Torrance’s bright eyes beam. He smiles shyly at me for a second. “Thanks, kid.”
At the entrance to Ezra’s long gravel driveway, he slows the cruiser, letting it idle. “Should I drive up?”
“No, I want a moment to think while I walk.”
Torrance grips the steering wheel, keeping his eyes forward for a moment. After a few seconds of what looks like serious contemplation, he turns back to me. “All right. I’ll be here the whole time. Call or text if something goes down.”
I force a smile, trying to convince us both I’m not terrified. “Is that, like, cop-speak for let me know if something bad happens?”
“Yes, Ruby.” Torrance winks at me. “It is.”
Shaky, I smooth my palms over my hair, sneaking a quick peek in the visor mirror. So, you want to know Ezra. Do you even know yourself?
Stepping out of the cruiser, I take a deep breath and close the door.
No, a voice in my head replies, but I suspect you’re about to find out.
Twenty-Four
Road Less Traveled
Tall ponderosas line Ezra’s driveway. I follow them, moving slowly toward the rustic front porch, checking out the massive lavender bushes growing along the pebbled walk that leads to his front door.
Ezra sits on a porch step. He twirls his hat on the wooden planks and runs another hand through his hair maniacally, combing it over and over. He looks agitated, but when he sees me walking up the driveway, he stands up, waiting on a step still as a board.

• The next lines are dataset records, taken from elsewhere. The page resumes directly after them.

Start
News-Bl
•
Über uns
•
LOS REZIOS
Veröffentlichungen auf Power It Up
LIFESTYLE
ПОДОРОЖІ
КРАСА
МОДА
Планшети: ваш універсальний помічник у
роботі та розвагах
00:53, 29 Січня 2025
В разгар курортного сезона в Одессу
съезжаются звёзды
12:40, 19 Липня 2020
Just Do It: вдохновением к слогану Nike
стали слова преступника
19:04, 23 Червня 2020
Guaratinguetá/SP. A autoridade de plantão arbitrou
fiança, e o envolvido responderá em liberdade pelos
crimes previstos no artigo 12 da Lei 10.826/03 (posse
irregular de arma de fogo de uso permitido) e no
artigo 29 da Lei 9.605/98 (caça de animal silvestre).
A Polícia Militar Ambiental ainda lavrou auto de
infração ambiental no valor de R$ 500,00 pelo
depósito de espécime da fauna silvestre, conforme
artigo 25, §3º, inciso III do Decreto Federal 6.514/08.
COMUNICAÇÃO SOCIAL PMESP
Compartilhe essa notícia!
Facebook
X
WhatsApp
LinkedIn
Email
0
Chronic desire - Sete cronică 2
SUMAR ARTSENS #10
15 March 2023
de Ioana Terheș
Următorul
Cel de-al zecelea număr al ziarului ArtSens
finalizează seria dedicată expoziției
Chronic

We meet face-to-face and he pulls me into his arms. There isn’t time to protest; one minute I’m stepping up to the porch, the next I’m pressed against his chest in a suffocating hug. Flustered, I push back, breaking his iron grip.
“Not so fast.”
“I’m sorry. I’m really happy to see you.” Despite his brash smile, he still manages to look sheepish.
“How do you know I’m not here to tell you it’s over?” I frown at him.
“You’re not.”
I look him over, struck by how cocky he is, even when he’s trying to be charming. “Yo
u’re so sure?”
“Yeah.” He grins.
“You know.” I shake my head and climb past him, up the stairs to the top step so we see eye to eye. “I’m beginning to think I would’ve hated you a couple of years ago.”

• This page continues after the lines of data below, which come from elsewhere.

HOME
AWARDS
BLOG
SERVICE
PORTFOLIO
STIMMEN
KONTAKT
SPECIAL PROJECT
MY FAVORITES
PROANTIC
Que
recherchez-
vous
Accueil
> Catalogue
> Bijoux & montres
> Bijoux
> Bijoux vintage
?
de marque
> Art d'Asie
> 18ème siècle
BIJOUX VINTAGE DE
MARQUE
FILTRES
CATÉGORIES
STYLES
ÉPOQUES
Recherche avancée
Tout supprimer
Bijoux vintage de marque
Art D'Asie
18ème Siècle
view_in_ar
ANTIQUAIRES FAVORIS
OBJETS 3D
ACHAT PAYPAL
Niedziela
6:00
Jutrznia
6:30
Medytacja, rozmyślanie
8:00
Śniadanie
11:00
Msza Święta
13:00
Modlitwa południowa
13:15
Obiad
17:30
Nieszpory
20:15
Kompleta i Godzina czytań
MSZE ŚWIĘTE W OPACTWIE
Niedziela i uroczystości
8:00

Ezra stares at me earnestly. “You would have. Good thing for me it’s not a couple years ago.”
“What are you doing out here anyway?” I ask, flustered.
“Waiting for you.”
“How did you know I was coming?”
“I didn’t. I heard Torrance’s cruiser pull up.”
On my tiptoes, I try to look down the driveway, but I only see trees where the slope drops off. “You heard it?”
“And I smelled you.”
My eyes pop along with my heart. “You what?”

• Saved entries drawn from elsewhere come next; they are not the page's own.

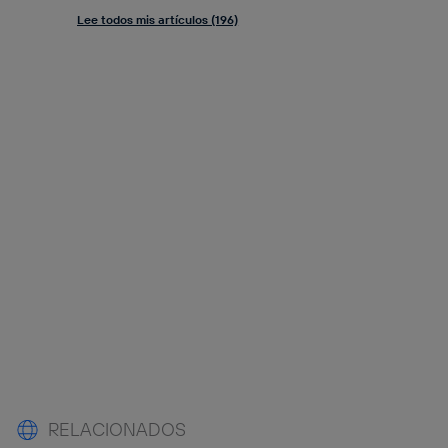
Lee todos mis artículos (196)
RELACIONADOS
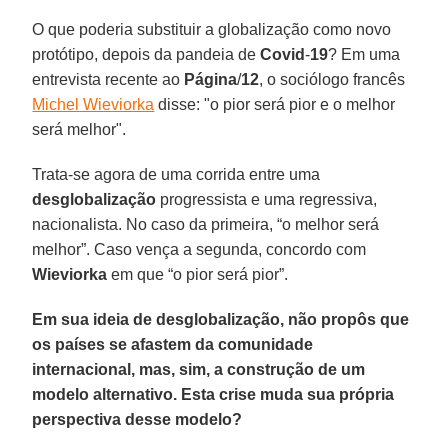
O que poderia substituir a globalização como novo
protótipo, depois da pandeia de
Covid
-
19
? Em uma
entrevista recente ao
Página
/
12
, o sociólogo francês
Michel Wieviorka
disse: "o pior será pior e o melhor
será melhor".
Trata-se agora de uma corrida entre uma
desglobalização
progressista e uma regressiva,
nacionalista. No caso da primeira, “o melhor será
melhor”. Caso vença a segunda, concordo com
Wieviorka
em que “o pior será pior”.
Em sua ideia de desglobalização, não propôs que
os países se afastem da comunidade
internacional, mas, sim, a construção de um
modelo alternativo. Esta crise muda sua própria
perspectiva desse modelo?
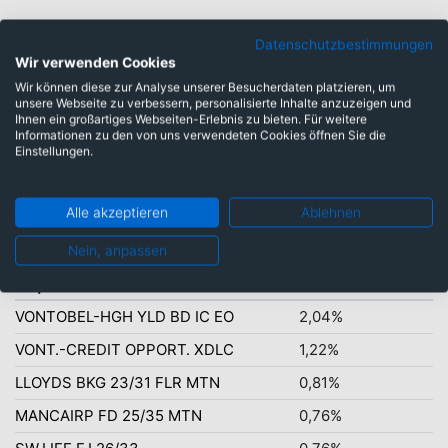
Datenschutzbestimmungen
Wir verwenden Cookies
Wir können diese zur Analyse unserer Besucherdaten platzieren, um
unsere Webseite zu verbessern, personalisierte Inhalte anzuzeigen und
Ihnen ein großartiges Webseiten-Erlebnis zu bieten. Für weitere
Informationen zu den von uns verwendeten Cookies öffnen Sie die
Einstellungen.
währungsgesichert: 100,00%
Alle akzeptieren
Ablehnen
Nein, anpassen
Top-Ten Titel
VONTOBEL-HGH YLD BD IC EO
2,04%
VONT.-CREDIT OPPORT. XDLC
1,22%
LLOYDS BKG 23/31 FLR MTN
0,81%
MANCAIRP FD 25/35 MTN
0,76%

“On the wind.” He points up. “It’s in the air.”
“But we were all the way down the driveway, in his car.”
Ezra shrugs.
“What do I smell like?” I ask.
He leans in close, sticking his nose in my hair. “Like lilacs and sun.”
I push him back, carving out breathing room. “I don’t understand. How can you smell me from so far away?”
“You came here for a reason, Ruby. Why don’t we go inside and talk?” He walks past me to the front door.
Holding back, I stare at him apprehensively, suddenly worried about being alone in his house. My heart feels sure and it muffles the alarm inside my brain, but I still hear it going off.
“Or, if you’re not comfortable, we can stay outside,” he backtracks.
“Do you have, like superpowers on top of everything else?” I ask.
Ezra laughs quietly. “No. Just really heightened senses.”
“Oh.” I gulp, hovering near the door. “So, yeah, Torrance is going to wait down at the end of the driveway. In case …” I feel stupid for saying it. “You know.”
He arches a dark eyebrow. “In case I do something?”
I look down at the steps, ashamed to admit it. “Yes.”